The expected output is the data below, character for character, without its pictures.
[[ SUPPLIED RECORDS open ]]
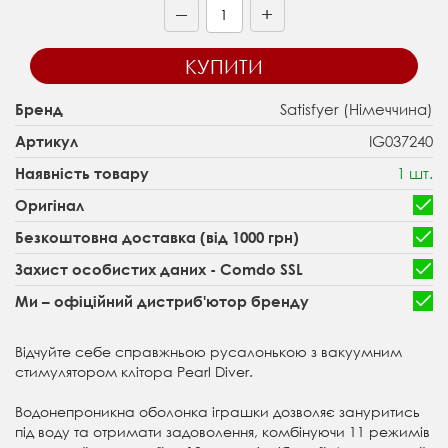
+
—
КУПИТИ
Satisfyer (Німеччина)
Бренд
IG037240
Артикул
1 шт.
Наявність товару
Оригінал
Безкоштовна доставка (від 1000 грн)
Захист особистих даних - Comdo SSL
Ми – офіційний дистриб'ютор бренду
Відчуйте себе справжньою русалонькою з вакуумним
стимулятором клітора Pearl Diver.
Водонепроникна оболонка іграшки дозволяє зануритись
під воду та отримати задоволення, комбінуючи 11 режимів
[[ SUPPLIED RECORDS closed ]]
— PROBLEM SOLUTION —
+
—
КУПИТИ
Satisfyer (Німеччина)
Бренд
IG037240
Артикул
1 шт.
Наявність товару
Оригінал
Безкоштовна доставка (від 1000 грн)
Захист особистих даних - Comdo SSL
Ми – офіційний дистриб'ютор бренду
Відчуйте себе справжньою русалонькою з вакуумним
стимулятором клітора Pearl Diver.
Водонепроникна оболонка іграшки дозволяє зануритись
під воду та отримати задоволення, комбінуючи 11 режимів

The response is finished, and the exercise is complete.